DIFFERENTIAL GLUCOSE AND
LACTATE METABOLISM OF
PERFUSED CULTURED ASTROCYTES
ASSESSED WITH QUANTITATIVE ONLINE MONITORING
ABSTRACT
Both glucose and lactate are important substrates in brain metabolism. Astrocytes are
known to release lactate, and are suggested to have a feeding role for neurons. In this study
we investigated glucose and lactate metabolism in primary astrocytic cultures, using a
novel in vitro on-line monitoring unit. By placing cells in a specially designed flow-through
cell holder, we measured glucose use and lactate uptake/release every minute, using an online flow injection analysis (FIA) system with biosensors for glucose and lactate. Primary
astrocytic cultures were perfused with medium containing different concentrations of
glucose, lactate or a combination of both energy substrates. We measured a glucose use of
approximately 3.5 femtomoles/cell/minute, and found that glucose was the most preferred
substrate. Furthermore, the present experiments suggest the existence of large glycogen
stores in primary astrocytes, that are broken down and released as lactate. Although lactate
is taken up from the medium, medium supplemented with lactate did not alter glucose
metabolism, suggesting a separate lactate metabolic compartment in astrocytes.
CHAPTER 4
INTRODUCTION
Astrocytes, strategically positioned between the capillaries and the neurons, are thought to
play a role in neuronal energy metabolism (Pellerin and Magistretti, 2003;Forsyth et al.,
1996). According to the astrocyte-neuron-lactate-shuttle-hypothesis, cerebral glucose
uptake takes place in astrocytes, whereas the astrocytically formed and released lactate is
consequently metabolized by neurons (Magistretti et al., 1999;Pellerin et al., 1998). Indeed,
in vitro, substantial amounts of lactate are released by astrocytes (Walz and Mukerji, 1988),
which can be formed from both glucose and glycogen. Glycogen is localized in the brain
almost exclusively in astrocytes (Gruetter, 2003;Tsacopoulos and Magistretti, 1996;Peters
et al., 1991). In vitro astrocytic glucose and lactate metabolism is mainly studied using the
batch-wise approach, with relatively low temporal resolution. Quantification of metabolism
in terms of utilization per minute cannot be achieved using the batch-wise approach.

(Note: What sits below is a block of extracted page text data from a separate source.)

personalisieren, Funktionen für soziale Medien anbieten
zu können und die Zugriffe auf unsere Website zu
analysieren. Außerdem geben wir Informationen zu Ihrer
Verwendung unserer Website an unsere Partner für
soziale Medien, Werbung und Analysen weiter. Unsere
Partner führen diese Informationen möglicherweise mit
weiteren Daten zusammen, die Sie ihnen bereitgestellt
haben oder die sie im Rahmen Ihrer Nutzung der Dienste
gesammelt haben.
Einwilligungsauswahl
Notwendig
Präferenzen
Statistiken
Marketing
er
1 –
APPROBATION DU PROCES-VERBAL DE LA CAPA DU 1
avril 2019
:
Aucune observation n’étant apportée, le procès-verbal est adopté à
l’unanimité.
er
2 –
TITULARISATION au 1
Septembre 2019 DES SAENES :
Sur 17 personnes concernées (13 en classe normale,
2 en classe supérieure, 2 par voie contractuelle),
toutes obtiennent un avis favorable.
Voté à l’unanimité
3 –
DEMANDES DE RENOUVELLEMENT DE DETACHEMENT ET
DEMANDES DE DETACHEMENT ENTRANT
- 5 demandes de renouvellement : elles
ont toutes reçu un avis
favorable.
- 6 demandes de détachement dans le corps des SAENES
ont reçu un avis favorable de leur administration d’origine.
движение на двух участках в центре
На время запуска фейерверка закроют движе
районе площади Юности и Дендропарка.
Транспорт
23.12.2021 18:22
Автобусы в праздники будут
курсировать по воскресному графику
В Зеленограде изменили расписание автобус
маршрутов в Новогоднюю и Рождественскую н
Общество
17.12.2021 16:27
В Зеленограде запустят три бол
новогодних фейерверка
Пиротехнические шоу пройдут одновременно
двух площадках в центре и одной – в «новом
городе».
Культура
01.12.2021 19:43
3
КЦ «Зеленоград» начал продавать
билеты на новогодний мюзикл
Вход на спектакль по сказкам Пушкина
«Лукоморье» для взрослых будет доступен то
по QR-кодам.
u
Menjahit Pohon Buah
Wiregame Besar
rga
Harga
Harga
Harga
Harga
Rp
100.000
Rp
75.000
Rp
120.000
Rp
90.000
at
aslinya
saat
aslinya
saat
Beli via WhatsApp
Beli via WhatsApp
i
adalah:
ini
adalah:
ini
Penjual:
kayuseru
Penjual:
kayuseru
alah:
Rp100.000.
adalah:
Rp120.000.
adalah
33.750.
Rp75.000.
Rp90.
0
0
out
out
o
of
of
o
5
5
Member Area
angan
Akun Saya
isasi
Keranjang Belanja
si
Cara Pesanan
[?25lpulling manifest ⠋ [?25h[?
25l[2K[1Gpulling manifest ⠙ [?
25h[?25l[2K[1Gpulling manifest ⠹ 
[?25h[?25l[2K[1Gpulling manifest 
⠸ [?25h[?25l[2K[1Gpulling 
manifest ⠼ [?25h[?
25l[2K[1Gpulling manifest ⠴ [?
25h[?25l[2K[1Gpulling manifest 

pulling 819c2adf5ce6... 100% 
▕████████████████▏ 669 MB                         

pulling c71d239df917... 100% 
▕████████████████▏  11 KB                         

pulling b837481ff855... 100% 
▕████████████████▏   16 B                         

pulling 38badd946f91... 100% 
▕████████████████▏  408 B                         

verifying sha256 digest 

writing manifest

Recently, we described on-line monitoring techniques for brain slices and non-neural cells
with a high temporal resolution (Gramsbergen et al., 2003;Leegsma-Vogt et al., 2003a),
that are capable of quantifying substrate utilization per minute.

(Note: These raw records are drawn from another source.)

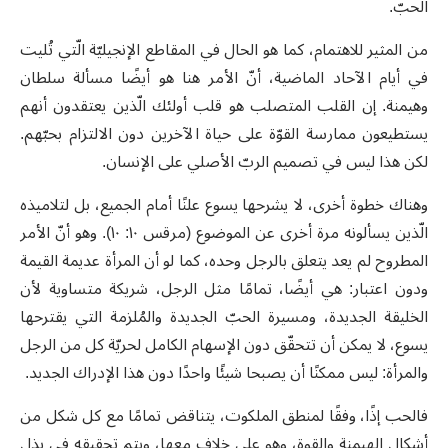
الحبّ.
من المثير للاهتمام، كما هو الحال في المقاطع الإنجيليّة الّتي تُليت
في أيام الآحاد الماضية، أنّ الأمر هنا هو أيضًا مسألة سلطان
وهيمنة. إن القلب المتصلب هو قلب أولئك الّذين يعتقدون أنهم
يستطيعون ممارسة القوّة على حياة الآخرين دون الالتزام بحبّهم.
لكن هذا ليس في تصميم الربّ الأصلي على الإنسان.
وهناك خطوة أخرى، لا يشرحها يسوع علنًا أمام الجميع، بل لتلاميذه
الّذين يسألونه مرة أخرى عن الموضوع (مرقس ١٠: ١٠). وهو أنّ الأمر
المطروح لم يعد يتعلق بالرجل وحده، كما لو أن المرأة عديمة القيمة
ودون اعتبار: هي أيضًا، تمامًا مثل الرجل، شريكة متساوية لأن
الخليقة الجديدة، ومسيرة الحبّ الجديدة والمُلزمة التي يقترحها
يسوع، لا يمكن أن تتحقّق دون الإسهام الكامل لحريّة كل من الرجل
والمرأة: ليس ممكنًا أن يصبحا شيئًا واحدًا دون هذا الإدراك الجديد.
فالحب إذًا، وفقًا لمنطق الملكوت، يتناقض تمامًا مع كل شكل من
أشكال الهيمنة والقوة، وهو على خلاف معها، ويتم تحقيقه في بذل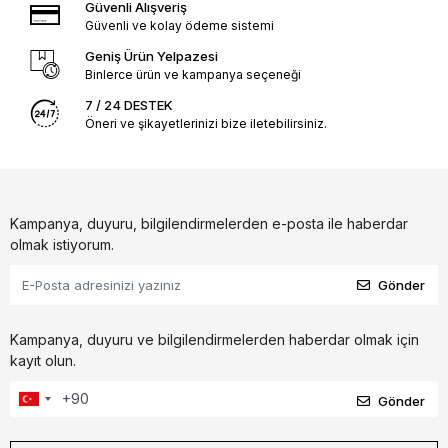
Güvenli Alışveriş
Güvenli ve kolay ödeme sistemi
Geniş Ürün Yelpazesi
Binlerce ürün ve kampanya seçeneği
7 / 24 DESTEK
Öneri ve şikayetlerinizi bize iletebilirsiniz.
Kampanya, duyuru, bilgilendirmelerden e-posta ile haberdar
olmak istiyorum.
Gönder
Kampanya, duyuru ve bilgilendirmelerden haberdar olmak için
kayıt olun.
Gönder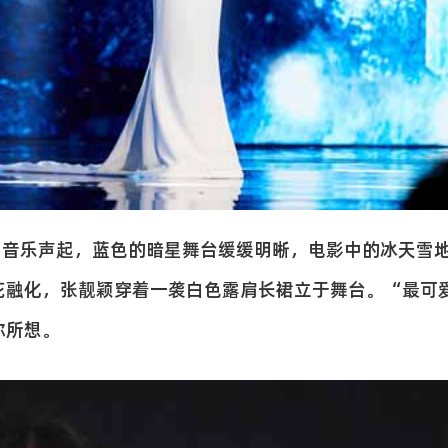
，音乐声起，蓝色的暗星舞台缓缓明晰，电影中的冰天雪
花融化，张靓颖穿着一袭白色露肩长裙立于舞台。“最可
你所想。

In the present study, we monitored glucose and lactate metabolism in primary astrocytic
cultures, using a modification of our previously described in vitro on-line monitoring unit
(Gramsbergen et al., 2003). We measured glucose use and lactate uptake/release by placing
cells in a specially designed flow-through cell holder, connected to an on-line flow
injection analysis (FIA) system equipped with biosensors for glucose and lactate. With our
on-line system we can estimate glucose and lactate consumption per cell per minute. Here
we show the energy substrate utilization of cultured astrocytes perfused with varying lactate
and glucose concentrations. This new method revealed indications for glycogen breakdown
from large glycogen stores in astrocyte metabolism, and evidence that lactate and glucose
are metabolized in non-interexchangeable pools.
MATERIALS AND METHODS
Cell cultures and cell chamber
The incubation of cell cultures and the cell chamber are essentially the same as described
earlier (Gramsbergen et al., 2003;Leegsma-Vogt et al., 2003a). In short, primary cells were
derived from mouse cortex (embryonic day 16-18). Cells were plated on poly-D-lysine
coated cell culture inserts (0.3x10exp6 cells/insert, Sigma Chemical Co, St. Louis, MO,
inserts: Millicell-CM, 12 mm, pore size 0.4 µm, Millipore Corporation, Bedford, USA) for
the monitoring of metabolism, and coated glass cover slips (0.15x10exp5 cells/glass,
Menzel, Germany) for immunocytochemistry. 6-12 inserts were plated per animal sacrifice.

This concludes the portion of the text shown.